We entered the glorious peace of the restaurant and found seats. Gombio almost sat on a baby, but they scooped him, er… the baby, up and ran him to another seat. We all collapsed into out chairs and tried to sort out ordering food. Fortunately for us the RCAF Dr. helped us get our order straight. When it came to ordering beers, all we wanted was cold and in a bottle. We asked for Angkor Beers, but they only had cans. We were willing to go with anything else, but they only wanted to give us Angkor, since we'd asked. Cambodians can be remarkably hard-nosed when it comes to Angkor Beer, apparently. They insisted it was possible, if we were willing to pay, to get Angkor. We WERE willing to pay, so we whipped round and tried to give them the money, but no, it was not that sort of deal.

One of us would take the money, with the kid who was going, and pay for the beer at the shop. Guess who was the only one to volunteer? His name starts with O. So I followed the kid out of the restaurant, over to his moped and when I realized that we wouldn't be walking I got a little nervous. I mean, roads are things that happen to other people in Cambodia.

The road here would barely be called a path in the US. Wealthier folks have this sort of "road" through their gardens where I come from. To be flying down one of these roads, strapped to a kid, legs flung out in front in the hopes that my feet would not touch the ground left me feeling forklempt. Thoughts like: "Dying for a beer, eh?" And: "How exactly will I explain my violent injury to Margaret?"

By the way, at this point I'd like to interject that there are photos up at flickr.com/photos/cip08 Feel free to go and take a gander, when you get the opportunity.

We drove over potholes that don't really do justice to the term pothole. They were more like kettle holes, tureen holes, holes that if they were pot, then were cannibal pot. Upon arrival at the little shop that was going to sell us our beer we found them all out of Angkor Bottles, so we took a case of cans and went back to get dinner. Once again, as the little moped ramped up through the gears and the thousands of tiny, blood-sucking, itch-inducing midges splattered against my teeth, I thought: Does anyone need beer this badly?

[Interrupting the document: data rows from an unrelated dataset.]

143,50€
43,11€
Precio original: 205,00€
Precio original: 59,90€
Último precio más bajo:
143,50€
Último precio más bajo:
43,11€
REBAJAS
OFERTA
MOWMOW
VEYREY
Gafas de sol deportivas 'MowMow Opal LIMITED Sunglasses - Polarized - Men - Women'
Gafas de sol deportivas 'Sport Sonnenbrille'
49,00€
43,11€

After we'd been back at the restaurant 10 minutes I was finally calm enough to sit down at the table. It took quite a while because my heart hadn't made it back into my body. Do you remember the cartoons where the cat falls asleep next to the dog and when they return to their bodies they get mixed up? My heart felt a bit like that. As if the speed of the moped taking off had left my interior person up the road at the shoppette.

Dinner was quite good and on the walk home, after finishing our case of beers, we all, including the female, stopped in the bushes for a pee. We had a patient today complaining of salty urine. I'll let you all ruminate on that one for a while. Today we're mostly packing up, seeing a few patients, trying to get rid of our remaining medicines. If we can get rid of all the meds sooner, we can be done sooner. The moment there are no more meds, we can start taking down the tents. When we're done taking down the tents we can pre-stage the gear to put on the trucks tomorrow. When we're done pre-staging then we're just waiting to get the closing ceremony over with in the morning and onto the bus to the pretence of civilization that is Siem Reap. More to come, but we're closing on the end. There is Angkor Wat and the flight home. I haven't got the passport photo that I am apparently supposed to have, so I might be stuck here. But hopefully not, and hopefully you'll see the rest of the story here, instead of on Drudge Report.